### More Examples Reading CSV Files — Advanced Exercises


In this notebook we'll practice more advanced (but still very practical) patterns for working with CSV files using Python's built-in [`csv`](https://docs.python.org/3/library/csv.html) module.

We will assume that the following files are available in the current working directory:

- `nasdaq.csv`
- `st-2001est-01.csv` (US Census data)

Each exercise is followed immediately by a reference solution written with common best practices (context managers, `newline=''` when opening CSVs, small reusable functions, and robust type conversion).


In [1]:
import csv
import re

from collections import namedtuple
from io import StringIO
from statistics import mean


#### Exercise 1 — Parsing `nasdaq.csv` into dictionaries

The earlier example parsed `nasdaq.csv` into a list of lists and manually converted the last column to a `float`.

**Task:**

1. Use `csv.DictReader` to parse `nasdaq.csv` into a list of dictionaries, where each dictionary represents one row.
2. Convert the `last_sale` column (or the last numeric column in the file) from a string to `float`.
3. Return the parsed data from a function called `parse_nasdaq_dict`.

Your function should:

- Accept a filename.
- Not modify the header names (use them as-is from the CSV file).
- Leave non-numeric fields as strings.


##### Solution


In [2]:
def parse_nasdaq_dict(file_name):
    """Parse nasdaq-style CSV into a list of dictionaries.

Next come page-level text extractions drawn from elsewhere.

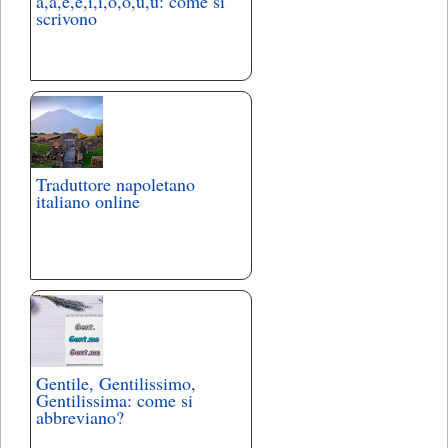
à,á,è,é,ì,í,ó,ò,ù,ú: come si
scrivono
Traduttore napoletano
italiano online
Gentile, Gentilissimo,
Gentilissima: come si
abbreviano?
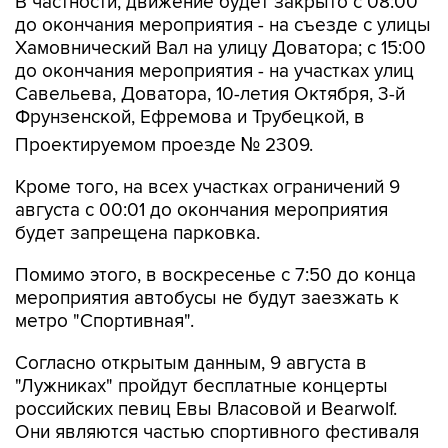
В частности, движение будет закрыто с 08:00
до окончания мероприятия - на съезде с улицы
Хамовнический Вал на улицу Доватора; с 15:00
до окончания мероприятия - на участках улиц
Савельева, Доватора, 10-летия Октября, 3-й
Фрунзенской, Ефремова и Трубецкой, в
Проектируемом проезде № 2309.
Кроме того, на всех участках ограничений 9
августа с 00:01 до окончания мероприятия
будет запрещена парковка.
Помимо этого, в воскресенье с 7:50 до конца
мероприятия автобусы не будут заезжать к
метро "Спортивная".
Согласно открытым данным, 9 августа в
"Лужниках" пройдут бесплатные концерты
российских певиц Евы Власовой и Bearwolf.
Они являются частью спортивного фестиваля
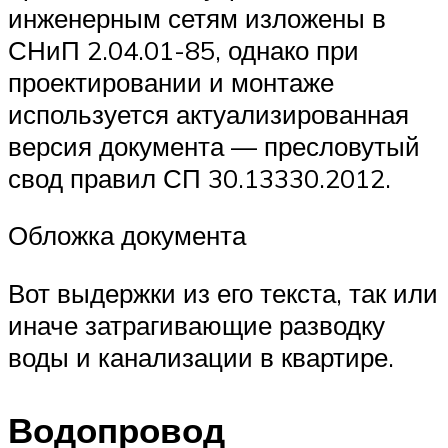
инженерным сетям изложены в
СНиП 2.04.01-85, однако при
проектировании и монтаже
используется актуализированная
версия документа — пресловутый
свод правил СП 30.13330.2012.
Обложка документа
Вот выдержки из его текста, так или
иначе затрагивающие разводку
воды и канализации в квартире.
Водопровод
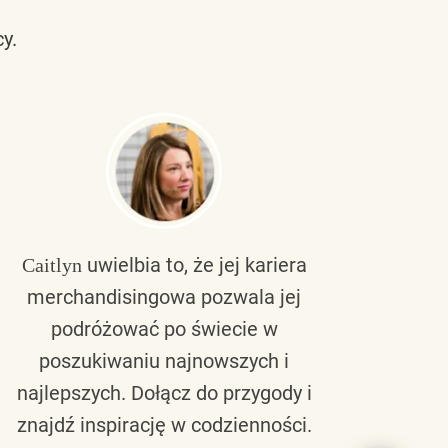
y.
uwielbia to, że jej kariera
Caitlyn
Bra
merchandisingowa pozwala jej
lu
podróżować po świecie w
ku
poszukiwaniu najnowszych i
zaw
najlepszych. Dołącz do przygody i
nie 
znajdź inspirację w codzienności.
l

    The function assumes the CSV has a header row and that the last
    column contains numeric values that should be converted to float.
    """
    records = []

    # newline='' is recommended by the csv module docs
    with open(file_name, newline='') as f:
        reader = csv.DictReader(f)
        fieldnames = reader.fieldnames
        if not fieldnames:
            return records  # empty file

        last_field = fieldnames[-1]

        for row in reader:
            # Make a shallow copy before mutating (good practice when in doubt)
            row = dict(row)
            # Convert last column to float if the value is not empty
            value = row.get(last_field, '').strip()
            if value:
                row[last_field] = float(value)
            else:
                row[last_field] = None
            records.append(row)

    return records


# Example usage (will print first 5 parsed rows if the file exists)
nasdaq_file = 'nasdaq.csv'
nasdaq_records = parse_nasdaq_dict(nasdaq_file)
nasdaq_records[:5]


[{'Symbol': 'AAIT',
  'Company Name': 'iShares MSCI All Country Asia Information Technology Index Fund',
  'Security Name': 'iShares MSCI All Country Asia Information Technology Index Fund',
  'Market Category': 'G',
  'Test Issue': 'N',
  'Financial Status': 'N',
  'Round Lot Size': 100.0},
 {'Symbol': 'AAL',
  'Company Name': 'American Airlines Group, Inc.',
  'Security Name': 'American Airlines Group, Inc. - Common Stock',
  'Market Category': 'Q',
  'Test Issue': 'N',
  'Financial Status': 'N',
  'Round Lot Size': 100.0},
 {'Symbol': 'AAME',
  'Company Name': 'Atlantic American Corporation',
  'Security Name': 'Atlantic American Corporation - Common Stock',
  'Market Category': 'G',
  'Test Issue': 'N',
  'Financial Status': 'N',
  'Round Lot Size': 100.0},
 {'Symbol': 'AAOI',
  'Company Name': 'Applied Optoelectronics, Inc.',
  'Security Name': 'Applied Optoelectronics, Inc. - Common Stock',
  'Market Category': 'G',
  'Test Issue': 'N',
  'Financial Status': 'N',
  'Round Lot Siz

#### Exercise 2 — Streaming data and computing statistics

So far we have loaded all the CSV data into memory at once. For large files, it is more efficient to *stream* rows.

**Task:**

1. Write a generator function `iter_nasdaq_last_prices(file_name)` that:
   - Uses `csv.reader` to iterate over `nasdaq.csv`.
   - Skips the header.
   - Yields the last column converted to `float` for each row.
2. Use that generator to compute the average of the last prices without ever storing the full list of prices in memory at once.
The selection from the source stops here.